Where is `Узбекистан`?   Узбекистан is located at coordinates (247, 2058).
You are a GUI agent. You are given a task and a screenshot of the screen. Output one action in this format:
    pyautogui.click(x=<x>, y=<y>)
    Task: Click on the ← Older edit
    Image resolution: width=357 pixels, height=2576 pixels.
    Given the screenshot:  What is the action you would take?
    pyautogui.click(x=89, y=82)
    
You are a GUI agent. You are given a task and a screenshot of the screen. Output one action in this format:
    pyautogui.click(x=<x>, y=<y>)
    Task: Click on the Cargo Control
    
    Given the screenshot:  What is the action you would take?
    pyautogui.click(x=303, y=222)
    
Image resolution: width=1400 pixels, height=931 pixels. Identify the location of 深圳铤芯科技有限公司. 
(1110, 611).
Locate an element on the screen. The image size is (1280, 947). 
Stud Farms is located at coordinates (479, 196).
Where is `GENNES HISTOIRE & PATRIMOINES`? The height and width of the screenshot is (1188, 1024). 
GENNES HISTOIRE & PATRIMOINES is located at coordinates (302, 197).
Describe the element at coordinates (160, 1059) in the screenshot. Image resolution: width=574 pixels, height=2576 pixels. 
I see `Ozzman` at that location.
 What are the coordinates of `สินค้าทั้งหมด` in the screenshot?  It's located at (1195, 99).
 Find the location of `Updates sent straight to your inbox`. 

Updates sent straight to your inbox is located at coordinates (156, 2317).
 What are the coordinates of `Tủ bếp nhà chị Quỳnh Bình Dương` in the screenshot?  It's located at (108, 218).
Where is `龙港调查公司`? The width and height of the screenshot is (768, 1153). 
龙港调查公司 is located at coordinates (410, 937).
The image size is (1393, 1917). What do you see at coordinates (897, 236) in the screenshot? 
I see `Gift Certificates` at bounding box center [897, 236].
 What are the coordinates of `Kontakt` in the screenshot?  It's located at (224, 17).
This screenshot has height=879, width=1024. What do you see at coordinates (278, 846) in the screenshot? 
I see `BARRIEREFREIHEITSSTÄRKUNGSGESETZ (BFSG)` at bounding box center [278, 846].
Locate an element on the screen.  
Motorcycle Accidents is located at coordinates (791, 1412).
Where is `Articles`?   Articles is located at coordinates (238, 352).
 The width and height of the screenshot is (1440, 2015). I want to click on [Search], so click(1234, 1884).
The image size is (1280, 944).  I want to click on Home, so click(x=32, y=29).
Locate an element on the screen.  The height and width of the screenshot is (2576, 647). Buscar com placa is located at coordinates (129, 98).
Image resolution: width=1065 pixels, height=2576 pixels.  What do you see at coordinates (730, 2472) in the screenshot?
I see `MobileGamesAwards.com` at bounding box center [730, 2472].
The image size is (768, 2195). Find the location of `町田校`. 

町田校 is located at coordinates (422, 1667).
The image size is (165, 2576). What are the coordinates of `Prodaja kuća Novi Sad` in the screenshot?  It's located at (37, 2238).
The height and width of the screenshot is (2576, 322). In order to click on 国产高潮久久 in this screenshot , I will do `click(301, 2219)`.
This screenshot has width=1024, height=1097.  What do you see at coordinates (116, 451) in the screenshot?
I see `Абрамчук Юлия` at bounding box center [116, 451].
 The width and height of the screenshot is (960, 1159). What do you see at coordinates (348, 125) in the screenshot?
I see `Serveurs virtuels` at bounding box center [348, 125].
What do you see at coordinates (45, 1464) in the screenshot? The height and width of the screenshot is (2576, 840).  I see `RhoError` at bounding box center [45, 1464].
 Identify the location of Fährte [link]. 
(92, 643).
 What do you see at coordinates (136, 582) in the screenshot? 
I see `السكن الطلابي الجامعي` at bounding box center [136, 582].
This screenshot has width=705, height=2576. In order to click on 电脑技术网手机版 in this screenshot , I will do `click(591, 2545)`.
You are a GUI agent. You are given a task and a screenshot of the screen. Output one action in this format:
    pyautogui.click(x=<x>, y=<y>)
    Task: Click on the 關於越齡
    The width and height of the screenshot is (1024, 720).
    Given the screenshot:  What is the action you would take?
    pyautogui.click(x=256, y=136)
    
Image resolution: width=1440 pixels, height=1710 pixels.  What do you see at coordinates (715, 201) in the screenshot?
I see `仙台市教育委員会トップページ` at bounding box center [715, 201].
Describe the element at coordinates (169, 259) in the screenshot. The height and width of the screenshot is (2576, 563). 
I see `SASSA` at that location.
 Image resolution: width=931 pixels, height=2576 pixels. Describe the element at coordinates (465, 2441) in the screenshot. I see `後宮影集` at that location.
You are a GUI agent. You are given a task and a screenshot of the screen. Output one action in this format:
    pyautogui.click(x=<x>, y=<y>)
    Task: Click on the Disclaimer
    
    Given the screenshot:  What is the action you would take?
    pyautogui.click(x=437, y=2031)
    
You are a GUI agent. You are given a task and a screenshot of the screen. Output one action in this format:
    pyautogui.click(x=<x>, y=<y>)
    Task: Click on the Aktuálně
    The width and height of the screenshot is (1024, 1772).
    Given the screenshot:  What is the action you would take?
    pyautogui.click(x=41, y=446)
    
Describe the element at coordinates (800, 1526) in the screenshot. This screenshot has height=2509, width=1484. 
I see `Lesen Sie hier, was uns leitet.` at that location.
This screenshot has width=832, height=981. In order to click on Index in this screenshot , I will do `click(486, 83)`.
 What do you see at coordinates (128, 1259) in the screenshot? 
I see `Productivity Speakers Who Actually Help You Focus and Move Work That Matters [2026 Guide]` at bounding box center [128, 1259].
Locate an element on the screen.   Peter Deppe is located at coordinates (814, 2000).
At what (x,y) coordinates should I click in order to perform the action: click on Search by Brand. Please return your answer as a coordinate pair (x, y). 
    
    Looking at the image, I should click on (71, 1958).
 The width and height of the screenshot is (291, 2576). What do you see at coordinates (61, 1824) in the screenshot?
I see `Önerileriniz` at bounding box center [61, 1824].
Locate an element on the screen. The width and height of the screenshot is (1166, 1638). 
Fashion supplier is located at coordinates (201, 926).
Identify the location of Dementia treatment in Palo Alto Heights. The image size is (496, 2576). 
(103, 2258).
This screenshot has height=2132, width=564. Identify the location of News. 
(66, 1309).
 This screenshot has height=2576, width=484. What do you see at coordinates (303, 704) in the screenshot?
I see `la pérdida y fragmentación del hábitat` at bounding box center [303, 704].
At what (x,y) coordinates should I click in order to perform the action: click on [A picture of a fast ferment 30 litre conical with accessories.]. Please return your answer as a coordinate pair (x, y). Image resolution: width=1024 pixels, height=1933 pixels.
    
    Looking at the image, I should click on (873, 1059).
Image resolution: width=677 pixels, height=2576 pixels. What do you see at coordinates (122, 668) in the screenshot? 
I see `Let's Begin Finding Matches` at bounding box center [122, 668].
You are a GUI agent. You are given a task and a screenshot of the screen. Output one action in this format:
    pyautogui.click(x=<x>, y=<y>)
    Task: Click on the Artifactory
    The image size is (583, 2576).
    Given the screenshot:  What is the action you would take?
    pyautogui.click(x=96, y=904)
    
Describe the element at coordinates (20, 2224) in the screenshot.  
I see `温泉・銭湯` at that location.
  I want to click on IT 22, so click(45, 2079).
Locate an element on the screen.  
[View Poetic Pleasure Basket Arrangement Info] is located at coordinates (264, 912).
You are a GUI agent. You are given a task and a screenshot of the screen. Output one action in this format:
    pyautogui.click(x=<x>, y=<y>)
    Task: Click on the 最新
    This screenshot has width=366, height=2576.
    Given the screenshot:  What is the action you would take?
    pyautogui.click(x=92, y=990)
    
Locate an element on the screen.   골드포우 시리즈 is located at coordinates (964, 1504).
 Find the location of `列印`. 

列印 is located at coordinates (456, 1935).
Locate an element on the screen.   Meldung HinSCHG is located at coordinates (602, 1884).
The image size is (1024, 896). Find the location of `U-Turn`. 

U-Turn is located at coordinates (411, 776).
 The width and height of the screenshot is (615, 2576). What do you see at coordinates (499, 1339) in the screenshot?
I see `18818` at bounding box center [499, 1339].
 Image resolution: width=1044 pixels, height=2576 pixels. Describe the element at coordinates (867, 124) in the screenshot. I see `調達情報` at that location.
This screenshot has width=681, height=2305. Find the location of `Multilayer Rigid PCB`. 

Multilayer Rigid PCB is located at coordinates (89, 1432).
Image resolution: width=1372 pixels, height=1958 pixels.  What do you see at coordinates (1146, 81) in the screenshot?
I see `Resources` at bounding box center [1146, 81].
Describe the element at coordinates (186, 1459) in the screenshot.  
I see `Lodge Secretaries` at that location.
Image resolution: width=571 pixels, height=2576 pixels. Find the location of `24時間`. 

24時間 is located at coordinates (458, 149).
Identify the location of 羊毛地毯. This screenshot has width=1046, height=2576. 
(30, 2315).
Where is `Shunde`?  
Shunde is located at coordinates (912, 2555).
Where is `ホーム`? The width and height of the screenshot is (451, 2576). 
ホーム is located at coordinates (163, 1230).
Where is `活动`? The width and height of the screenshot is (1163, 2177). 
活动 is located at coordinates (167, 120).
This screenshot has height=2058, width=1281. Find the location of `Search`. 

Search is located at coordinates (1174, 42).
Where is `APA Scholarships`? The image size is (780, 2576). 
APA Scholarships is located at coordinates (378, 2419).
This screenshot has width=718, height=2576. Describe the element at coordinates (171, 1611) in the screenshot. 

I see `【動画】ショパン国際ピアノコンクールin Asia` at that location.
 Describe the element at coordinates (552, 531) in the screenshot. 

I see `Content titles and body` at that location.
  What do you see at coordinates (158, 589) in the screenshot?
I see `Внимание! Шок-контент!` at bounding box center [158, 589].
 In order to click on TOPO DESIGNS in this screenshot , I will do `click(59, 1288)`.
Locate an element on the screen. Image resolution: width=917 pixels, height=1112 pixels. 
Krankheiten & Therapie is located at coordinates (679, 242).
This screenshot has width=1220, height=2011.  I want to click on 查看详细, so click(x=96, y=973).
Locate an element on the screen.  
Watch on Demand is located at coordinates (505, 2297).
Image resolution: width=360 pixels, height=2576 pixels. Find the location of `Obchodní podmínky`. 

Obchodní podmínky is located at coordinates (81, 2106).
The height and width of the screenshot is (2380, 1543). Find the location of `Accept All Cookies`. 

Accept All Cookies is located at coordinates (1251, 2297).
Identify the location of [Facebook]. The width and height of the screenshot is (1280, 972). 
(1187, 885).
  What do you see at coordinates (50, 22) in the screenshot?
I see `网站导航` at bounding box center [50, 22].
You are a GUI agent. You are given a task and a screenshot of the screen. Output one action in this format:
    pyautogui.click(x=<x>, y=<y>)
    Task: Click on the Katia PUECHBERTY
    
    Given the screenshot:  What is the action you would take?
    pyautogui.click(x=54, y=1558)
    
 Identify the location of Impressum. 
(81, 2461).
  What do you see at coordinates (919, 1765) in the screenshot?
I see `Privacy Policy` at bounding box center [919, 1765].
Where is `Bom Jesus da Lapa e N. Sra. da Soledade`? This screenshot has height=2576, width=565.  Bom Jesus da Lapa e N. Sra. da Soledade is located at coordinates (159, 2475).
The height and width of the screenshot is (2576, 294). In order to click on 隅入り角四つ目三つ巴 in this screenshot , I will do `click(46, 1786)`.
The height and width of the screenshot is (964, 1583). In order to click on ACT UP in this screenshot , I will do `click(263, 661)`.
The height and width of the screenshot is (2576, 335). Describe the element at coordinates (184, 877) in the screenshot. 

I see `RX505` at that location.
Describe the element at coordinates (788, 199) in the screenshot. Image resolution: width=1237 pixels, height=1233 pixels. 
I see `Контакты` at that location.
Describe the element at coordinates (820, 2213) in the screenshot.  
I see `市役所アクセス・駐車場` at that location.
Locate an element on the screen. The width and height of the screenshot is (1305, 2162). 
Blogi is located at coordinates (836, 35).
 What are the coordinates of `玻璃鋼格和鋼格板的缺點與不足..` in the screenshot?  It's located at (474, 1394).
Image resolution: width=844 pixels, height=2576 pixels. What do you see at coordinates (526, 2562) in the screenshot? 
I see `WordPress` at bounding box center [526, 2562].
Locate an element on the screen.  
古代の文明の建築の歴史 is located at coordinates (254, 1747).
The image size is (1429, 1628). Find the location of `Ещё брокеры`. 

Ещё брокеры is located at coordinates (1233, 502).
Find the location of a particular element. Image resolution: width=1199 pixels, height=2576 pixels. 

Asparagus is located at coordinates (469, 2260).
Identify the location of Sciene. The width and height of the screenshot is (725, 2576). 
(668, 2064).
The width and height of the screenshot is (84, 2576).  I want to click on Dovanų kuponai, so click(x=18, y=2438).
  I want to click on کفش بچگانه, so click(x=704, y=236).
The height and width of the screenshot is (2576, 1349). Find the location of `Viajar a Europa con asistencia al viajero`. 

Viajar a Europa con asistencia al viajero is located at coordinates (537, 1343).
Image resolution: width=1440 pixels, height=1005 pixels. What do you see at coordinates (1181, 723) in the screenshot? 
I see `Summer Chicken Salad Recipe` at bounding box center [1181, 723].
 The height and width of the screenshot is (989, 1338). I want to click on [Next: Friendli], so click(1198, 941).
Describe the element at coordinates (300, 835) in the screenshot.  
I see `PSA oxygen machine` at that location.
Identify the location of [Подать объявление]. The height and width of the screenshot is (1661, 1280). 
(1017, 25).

——

ASSIGNMENT →
Extract from the listing above the lines between the line containing "Describe the element at coordinates (20, 2224)" and the line containing "This screenshot has width=366, height=2576.", keeping both of those lines. Output nothing else.

ANSWER SECTION →
Describe the element at coordinates (20, 2224) in the screenshot.  
I see `温泉・銭湯` at that location.
  I want to click on IT 22, so click(45, 2079).
Locate an element on the screen.  
[View Poetic Pleasure Basket Arrangement Info] is located at coordinates (264, 912).
You are a GUI agent. You are given a task and a screenshot of the screen. Output one action in this format:
    pyautogui.click(x=<x>, y=<y>)
    Task: Click on the 最新
    This screenshot has width=366, height=2576.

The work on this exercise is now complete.